Schon immer ein Traum von Sebastian Vettel: Einmal für Ferrari fahren
Realistisch gesehen sieht die Sache wohl ein bisschen anders aus. Für Sebastian Vettel ergab sich die Chance, das zu tun, was für ihn bei allem bisherigen Erfolg immer noch ein Traum war: einmal für Ferrari zu fahren, Teil dieses Mythos zu werden, der das italienische Team bis heute umgibt. Vettel weiß zwar, dass es mit neuen großen Erfolgen bei Ferrari ein bisschen länger dauern könnte. Aber er ist schließlich erst 27 Jahre alt, kann sich also ruhig ein oder zwei echte Aufbaujahre leisten. Michael Schumacher brauchte schließlich auch fünf Jahre, ehe er mit den Italienern seinen ersten Titel holte.
Die Chance für den Neubeginn ist genau zu diesem Zeitpunkt optimal: Fernando Alonso, der heimliche Herrscher bei Ferrari in den letzten fünf Jahren, wird das Team im Streit verlassen. Der alte Chef, Luca di Montezemolo, ist auch weg. Und Vettel konnte Red Bull verlassen, ohne vertragsbrüchig zu werden. Denn eine Ausstiegsklausel in seinem bis Ende 2015 laufenden Vertrag besagte: Wenn er am 30. September 2014 nicht unter den ersten drei in der Fahrerwertung liegt, darf er vorzeitig wechseln.

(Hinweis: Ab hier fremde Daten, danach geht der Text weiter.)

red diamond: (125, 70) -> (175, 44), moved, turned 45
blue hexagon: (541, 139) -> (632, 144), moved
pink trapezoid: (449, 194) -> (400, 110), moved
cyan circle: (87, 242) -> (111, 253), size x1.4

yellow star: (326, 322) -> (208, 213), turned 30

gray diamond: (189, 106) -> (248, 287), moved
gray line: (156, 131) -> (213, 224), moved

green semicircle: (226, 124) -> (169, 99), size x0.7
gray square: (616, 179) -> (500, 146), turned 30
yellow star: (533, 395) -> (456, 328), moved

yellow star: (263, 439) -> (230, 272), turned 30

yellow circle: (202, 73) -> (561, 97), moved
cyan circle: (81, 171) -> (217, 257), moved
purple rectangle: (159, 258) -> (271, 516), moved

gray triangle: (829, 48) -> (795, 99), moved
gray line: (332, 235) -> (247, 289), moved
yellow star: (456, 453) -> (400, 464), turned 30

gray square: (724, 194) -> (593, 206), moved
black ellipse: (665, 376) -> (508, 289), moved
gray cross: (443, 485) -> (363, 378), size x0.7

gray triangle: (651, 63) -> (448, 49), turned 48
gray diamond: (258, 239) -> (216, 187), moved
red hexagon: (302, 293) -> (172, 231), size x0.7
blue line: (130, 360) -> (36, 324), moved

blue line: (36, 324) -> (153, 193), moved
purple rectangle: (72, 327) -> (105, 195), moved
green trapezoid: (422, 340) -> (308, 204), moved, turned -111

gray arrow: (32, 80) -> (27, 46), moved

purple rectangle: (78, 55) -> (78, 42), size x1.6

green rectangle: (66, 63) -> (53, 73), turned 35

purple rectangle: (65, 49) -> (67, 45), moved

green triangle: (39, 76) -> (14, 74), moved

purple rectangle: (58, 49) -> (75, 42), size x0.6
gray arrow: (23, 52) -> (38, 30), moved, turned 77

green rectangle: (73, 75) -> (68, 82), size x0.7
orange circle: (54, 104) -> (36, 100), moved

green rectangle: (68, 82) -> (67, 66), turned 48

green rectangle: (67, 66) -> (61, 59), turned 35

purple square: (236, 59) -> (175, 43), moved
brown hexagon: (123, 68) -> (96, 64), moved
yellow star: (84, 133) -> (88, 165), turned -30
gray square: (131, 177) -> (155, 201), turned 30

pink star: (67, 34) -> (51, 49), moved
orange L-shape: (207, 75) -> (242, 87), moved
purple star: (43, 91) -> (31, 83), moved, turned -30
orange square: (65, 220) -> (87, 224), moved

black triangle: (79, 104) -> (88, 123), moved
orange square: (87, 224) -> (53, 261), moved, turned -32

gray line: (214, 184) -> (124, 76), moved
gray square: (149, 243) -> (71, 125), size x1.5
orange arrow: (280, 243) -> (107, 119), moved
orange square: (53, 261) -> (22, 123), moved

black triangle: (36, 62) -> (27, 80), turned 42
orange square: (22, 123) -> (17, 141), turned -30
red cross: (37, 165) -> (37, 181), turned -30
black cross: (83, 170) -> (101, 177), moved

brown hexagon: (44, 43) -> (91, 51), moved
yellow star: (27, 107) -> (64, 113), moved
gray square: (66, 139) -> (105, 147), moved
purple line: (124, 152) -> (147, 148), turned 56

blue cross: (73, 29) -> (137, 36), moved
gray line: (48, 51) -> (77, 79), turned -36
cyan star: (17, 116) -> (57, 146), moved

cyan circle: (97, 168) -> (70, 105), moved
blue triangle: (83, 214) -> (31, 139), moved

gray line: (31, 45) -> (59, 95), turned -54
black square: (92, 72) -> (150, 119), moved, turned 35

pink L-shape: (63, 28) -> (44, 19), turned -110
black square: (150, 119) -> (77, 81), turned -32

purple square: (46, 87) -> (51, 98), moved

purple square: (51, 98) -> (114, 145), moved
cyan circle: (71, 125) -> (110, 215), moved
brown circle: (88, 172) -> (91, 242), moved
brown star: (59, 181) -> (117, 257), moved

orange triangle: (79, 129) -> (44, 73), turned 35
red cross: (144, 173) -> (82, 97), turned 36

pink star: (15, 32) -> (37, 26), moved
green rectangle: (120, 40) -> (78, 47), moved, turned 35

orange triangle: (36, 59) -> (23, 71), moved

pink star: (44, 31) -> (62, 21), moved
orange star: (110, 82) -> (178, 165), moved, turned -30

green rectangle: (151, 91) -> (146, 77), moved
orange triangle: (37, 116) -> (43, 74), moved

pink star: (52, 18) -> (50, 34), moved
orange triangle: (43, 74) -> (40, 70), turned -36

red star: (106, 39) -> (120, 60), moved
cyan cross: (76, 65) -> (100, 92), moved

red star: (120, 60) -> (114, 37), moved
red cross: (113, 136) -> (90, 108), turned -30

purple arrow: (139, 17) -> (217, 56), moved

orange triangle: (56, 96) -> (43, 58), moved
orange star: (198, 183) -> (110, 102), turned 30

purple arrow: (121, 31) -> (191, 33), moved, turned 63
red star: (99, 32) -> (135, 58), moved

Sebastian Vettel fiel der Abschied von Red Bull nach 15 Jahren nicht leicht
Das war für Vettel, dem Loyalität sehr wichtig ist, sicher ein nicht unwichtiger Faktor. Leichter machten ihm die Entscheidung, der inneren Stimme zu folgen, einige interne Entwicklungen bei Red Bull. Von denen war er nicht begeistert – auch wenn er sagt, man trenne sich jetzt in absoluter Freundschaft. Die mauen Ergebnisse des Jahres 2014 „spielten keine Rolle“, wie er immer wieder betont. Leicht fiel ihm der Abschied sicher nicht – schließlich arbeitet der Heppenheimer mit Red Bull schon seit 15 Jahren zusammen. Bereits mit zwölf Jahren, in seinen Kart-Zeiten, prangten die ersten Red-Bull-Aufkleber auf seinem Helm.
Ferrari hat mit der neuen Führungsspitze aus Sergio Marchionne und Marco Matiacci einen Strukturwandel angekündigt. Einige Teampositionen sind schon vielversprechend besetzt, mit Vettel als neuem Zugpferd könnten andere Top-Leute sich auf den Weg nach Maranello machen. Ferrari will rund um Vettel ein neues Erfolgsteam auf die Beine stellen, das eine Epoche in der Formel 1 beherrschen kann wie damals mit Schumacher.
Sebastian Vettel spricht seit seiner Toro-Rosso-Zeit recht gut Italienisch
Vettel mit seiner lockeren, unkomplizierten Art und seinem Talent, auf Menschen zuzugehen, bringt jedenfalls alle Voraussetzungen mit, bei den Ferrari-Fans gerade in Italien gut anzukommen. Nicht zuletzt spricht er schon jetzt, noch aus seiner Toro-Rosso-Zeit recht gut Italienisch. Und er weiß auch: Wenn er mit Ferrari Erfolg hat, dann kann das sein eigenes Standing noch einmal weit über alles Bisherige hinaus heben.